March 24, 2025

Preview: Red Matter – A Promising Sci-fi Puzzle Adventure

Having released surreal puzzle experience Daedalus for Samsung Gear VR last year, Spanish indie developer Vertical Robot obviously believes bigger is better when it comes to follow up title Red Matter. Keeping with the puzzle element but going for a dystopian sci-fi theme rather than Greek mythology, Red Matter instantly looks like a videogame from a virtual reality (VR) developer that knows what its doing and what it wants.

Red Matter - Screenshot 02

Red Matter can’t be looked at like a puzzle experience, more an epic adventure with puzzles woven into slow the pace down and make you think about the surroundings and what’s going on. There’s a brief story introduction at the start, echoing 1950’s technology, about two fictional nations involved in a Cold War. You happen to be an agent for one of them, codenamed Epsilon, and it’s up to you to infiltrate a base located on one of Saturn’s moons and steal data on the research projects going on.

Of course not all is what it seems as when you land – or more accurately crash – on Rhea you find the base to be seemingly empty and abandoned. Not a sole remains so it should be an easy job to find what you’re looking for and get out.

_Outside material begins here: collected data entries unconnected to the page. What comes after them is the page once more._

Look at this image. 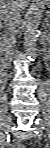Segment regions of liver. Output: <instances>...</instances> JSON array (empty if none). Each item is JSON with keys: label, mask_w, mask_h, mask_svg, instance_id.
I'll list each match as a JSON object with an SVG mask.
<instances>
[{"label": "liver", "mask_w": 50, "mask_h": 148, "mask_svg": "<svg viewBox=\"0 0 50 148\" xmlns=\"http://www.w3.org/2000/svg\"><path fill=\"white\" fill-rule=\"evenodd\" d=\"M11 0H1L0 1V11L10 2ZM20 8H25L28 0H14Z\"/></svg>", "instance_id": "obj_1"}]
</instances>
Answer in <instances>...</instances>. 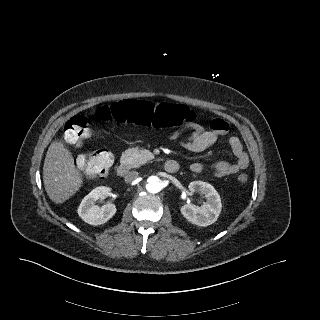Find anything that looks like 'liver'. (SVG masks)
I'll list each match as a JSON object with an SVG mask.
<instances>
[{
  "label": "liver",
  "mask_w": 320,
  "mask_h": 320,
  "mask_svg": "<svg viewBox=\"0 0 320 320\" xmlns=\"http://www.w3.org/2000/svg\"><path fill=\"white\" fill-rule=\"evenodd\" d=\"M43 182L47 195L56 204L68 200L82 185L83 179L71 153L59 142L53 141L48 148Z\"/></svg>",
  "instance_id": "liver-1"
}]
</instances>
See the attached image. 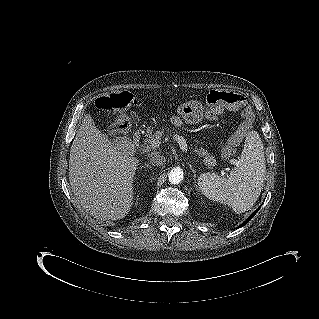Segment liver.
<instances>
[{
  "instance_id": "1",
  "label": "liver",
  "mask_w": 319,
  "mask_h": 319,
  "mask_svg": "<svg viewBox=\"0 0 319 319\" xmlns=\"http://www.w3.org/2000/svg\"><path fill=\"white\" fill-rule=\"evenodd\" d=\"M138 159L120 151L85 115L72 142L71 189L83 209L97 219L124 218L133 204Z\"/></svg>"
}]
</instances>
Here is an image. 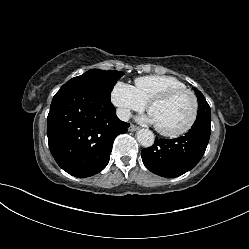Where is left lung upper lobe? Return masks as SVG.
I'll list each match as a JSON object with an SVG mask.
<instances>
[{"mask_svg":"<svg viewBox=\"0 0 249 249\" xmlns=\"http://www.w3.org/2000/svg\"><path fill=\"white\" fill-rule=\"evenodd\" d=\"M197 98H198V114L197 117L201 116H211L210 106L208 105L206 99L204 98L203 94L198 91L197 89H194Z\"/></svg>","mask_w":249,"mask_h":249,"instance_id":"1","label":"left lung upper lobe"}]
</instances>
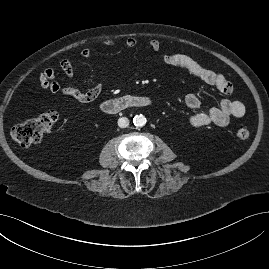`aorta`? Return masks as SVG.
<instances>
[{
    "instance_id": "762f6f07",
    "label": "aorta",
    "mask_w": 269,
    "mask_h": 269,
    "mask_svg": "<svg viewBox=\"0 0 269 269\" xmlns=\"http://www.w3.org/2000/svg\"><path fill=\"white\" fill-rule=\"evenodd\" d=\"M133 123L136 127H143L146 124V117L142 114L136 115L133 118Z\"/></svg>"
}]
</instances>
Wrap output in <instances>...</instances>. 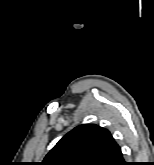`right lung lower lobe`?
Here are the masks:
<instances>
[{"label": "right lung lower lobe", "instance_id": "obj_1", "mask_svg": "<svg viewBox=\"0 0 154 165\" xmlns=\"http://www.w3.org/2000/svg\"><path fill=\"white\" fill-rule=\"evenodd\" d=\"M111 165H126V162L123 160L121 150L114 159V161L111 163Z\"/></svg>", "mask_w": 154, "mask_h": 165}]
</instances>
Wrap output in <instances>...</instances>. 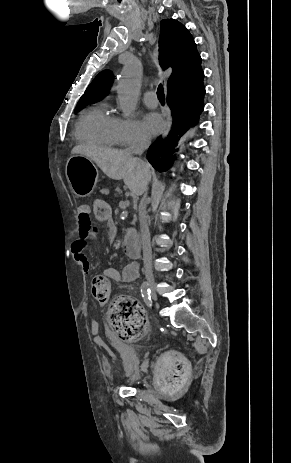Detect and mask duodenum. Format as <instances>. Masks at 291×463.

The little introduction to the control scheme once Red Matter gets going showcases a well thought out and simple layout. The right controller handles movement whilst the left gives you a range of options, from a secondary claw or torch, to the highly useful scanner which becomes an invaluable source of info. What’s nice about Red Matter is that the Oculus Touch controllers are actually in the game. So rather than just a pair of hands, the hands are holding Oculus Touch, giving a far more one to one feeling of presence which doesn’t always exist in VR titles.

One feature that’s certainly going to divide opinion is the locomotion. Vertical Robot hasn’t gone for teleportation as such, nor has it chosen smooth locomotion. Instead you get a low gravity hop, aimed and pointed just like a teleport, but you get to alter the speed depending on how comfortable in VR you are. Thankfully, for short distances there’s a quick dash alongside moving around in roomscale to get lined up on those puzzles.

And Red Matter is beautiful to look at. The sunset looking out over Rhea is astonishing and even inside the attention to detail is impressive. Having that design feel of Soviet era technology, Red Matter kind of looks like a mix between Fallout 4 and the Bioshock, with a rugged, dilapidated aesthetic where everything looks almost indestructible.

From this first early glimpse at Red Matter the title certainly looks like it’s going to gain a few fans. The controls, to the visuals are all superb, giving Red Matter that AAA feel right from the start. So long as this single-player experience has a decent run time with a nice broad range of puzzles and challenges to solve then there’s no reason why Red Matter can’t be one of the big Spring/Summer hits in VR. VRFocus will definitely be looking forward to playing more of this.